Sankara non rappresentava soltanto il suo paese ma aveva a cuore anche la sorte di molti altri paesi africani e del mondo, soprattutto quelli già schiacciati dallo sfruttamento del colonialismo e successivamente dalle false promesse del neocolonialismo. Alla conferenza di Addis Abeba del 1987 Sankara affermava che il debito dei paesi africani non era altro che una riconquista, una manipolazione del futuro e della crescita dei popoli che sarebbero stati finanziariamente schiavi. “Quelli che ci hanno portato all’indebitamento hanno giocato come al casinò: finché ci hanno guadagnato, andava tutto bene; adesso che perdono esigono il rimborso. […] Non possiamo pagare il debito perché sono gli altri che hanno nei nostri confronti un debito che le più grandi ricchezze non potrebbero mai pagare, cioè il debito di sangue. È il nostro sangue che è stato versato. […] No! Noi non possiamo essere complici.
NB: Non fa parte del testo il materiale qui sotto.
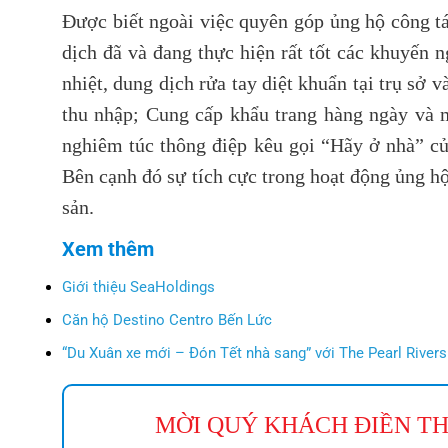
Được biết ngoài việc quyên góp ủng hộ công tá
dịch đã và đang thực hiện rất tốt các khuyến 
nhiệt, dung dịch rửa tay diệt khuẩn tại trụ s
thu nhập; Cung cấp khẩu trang hàng ngày và 
nghiêm túc thông điệp kêu gọi “Hãy ở nhà” củ
Bên cạnh đó sự tích cực trong hoạt động ủng hộ
sản.
Xem thêm
Giới thiệu SeaHoldings
Căn hộ Destino Centro Bến Lức
“Du Xuân xe mới – Đón Tết nhà sang” với The Pearl Rivers
MỜI QUÝ KHÁCH ĐIỀN TH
No, non possiamo accompagnare coloro che succhiano il sangue dei nostri popoli e che vivono del sudore dei nostri popoli.”
Nonostante il Burkina Faso fosse uno dei paesi meno indebitati, Sankara chiese di costruire con i governi convenuti alla conferenza di Addis Abeba un fronte comune per cancellare il debito imposto dagli ex paesi colonizzatori, quasi profeticamente il presidente burkinabé aveva dichiarato che se il Burkina Faso fosse rimasto da solo in questa lotta, egli stesso non sarebbe stato presente alla successiva conferenza.
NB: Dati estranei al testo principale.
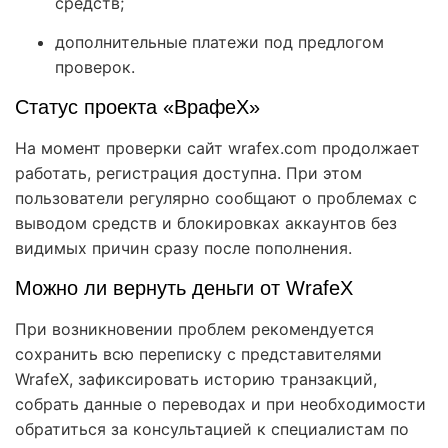
средств;
дополнительные платежи под предлогом
проверок.
Статус проекта «ВрафеХ»
На момент проверки сайт wrafex.com продолжает
работать, регистрация доступна. При этом
пользователи регулярно сообщают о проблемах с
выводом средств и блокировках аккаунтов без
видимых причин сразу после пополнения.
Можно ли вернуть деньги от WrafeX
При возникновении проблем рекомендуется
сохранить всю переписку с представителями
WrafeX, зафиксировать историю транзакций,
собрать данные о переводах и при необходимости
обратиться за консультацией к специалистам по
Tristemente fu davvero così.

La sua uccisione, fatta passare fino al 2015 per un decesso avvenuto per morte naturale, ancora oggi è avvolta da cupe ombre e ipocrisie. Sankara era un personaggio scomodo ed un pericolo per i privilegi e le ingiustizie perpetrati dai poteri forti a livello locale e mondiale. Il sogno sankarista finì quel giorno in Burkina Faso portando con sé la speranza di un popolo che aveva creduto nelle proprie forze, che aveva visto una nuova vita e che ora ritorna ad affannarsi nel sopravvivere. Un sogno che pretese di andare ben oltre i confini storico-geografici del Burkina Faso:“Sì, vorrei parlare in nome di tutti gli “abbandonati del mondo”, perché sono un uomo e niente di quello che è umano mi è estraneo. La nostra rivoluzione in Burkina Faso abbraccia le sfortune di tutti i popoli; vuole ispirarsi alla totalità delle esperienze umane dall’inizio del mondo. Vogliamo essere gli eredi di tutte le rivoluzioni del mondo e di tutte le lotte di liberazione dei popoli del Terzo mondo. I nostri occhi guardano ai profondi sconvolgimenti che hanno trasformato il mondo.”
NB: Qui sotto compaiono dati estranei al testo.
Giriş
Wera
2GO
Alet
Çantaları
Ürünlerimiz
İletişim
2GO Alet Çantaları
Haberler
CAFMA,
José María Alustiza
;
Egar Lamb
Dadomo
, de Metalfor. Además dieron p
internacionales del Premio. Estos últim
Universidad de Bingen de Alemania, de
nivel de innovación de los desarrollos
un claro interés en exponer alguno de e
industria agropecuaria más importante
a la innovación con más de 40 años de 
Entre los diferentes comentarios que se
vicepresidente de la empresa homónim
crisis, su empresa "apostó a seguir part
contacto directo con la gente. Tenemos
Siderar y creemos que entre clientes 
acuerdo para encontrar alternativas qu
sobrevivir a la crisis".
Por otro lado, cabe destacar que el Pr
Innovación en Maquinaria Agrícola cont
Al termine di questo piccolo percorso nel quale si è cercato di dare luce ai passaggi fondanti della vita e dell’impegno sociale e politico del presidente burkinabé, sembra importante interrogarsi su quanto ancora oggi i suoi ideali e il suo esempio siano vivi. Le sue lotte divengono sprone per tutto il continente affinché non solo il popolo burkinabé ma l’intero popolo africano senta nuovamente la certezza di contare sulle proprie forze, il coraggio di guardare alle nuove sfide sociali ed economiche con politiche più “umane”, giuste e che tengano conto delle particolarità di cui l’Africa si colora.
Seppur i notevoli tentativi di svilire o gettare nell’oblio il suo nome, Sankara ancora oggi vive. Vive nei cuori di chi crede che ogni rivoluzione debba avere come finalità ultima la felicità perchè per Thomas “la rivoluzione è la felicità”.

[1] La traduzione in italiano dei discorsi di Thomas Sankara è stata curata dalla giornalista Marinella Correggia. I discorsi tradotti sono presenti nel libro “Thomas Sankara. I discorsi e le idee”
[2] Per approfondire si consiglia anche la visione del documentario “Thomas Sankara – E quel giorno uccisero la felicità” di Silvestro Montanaro.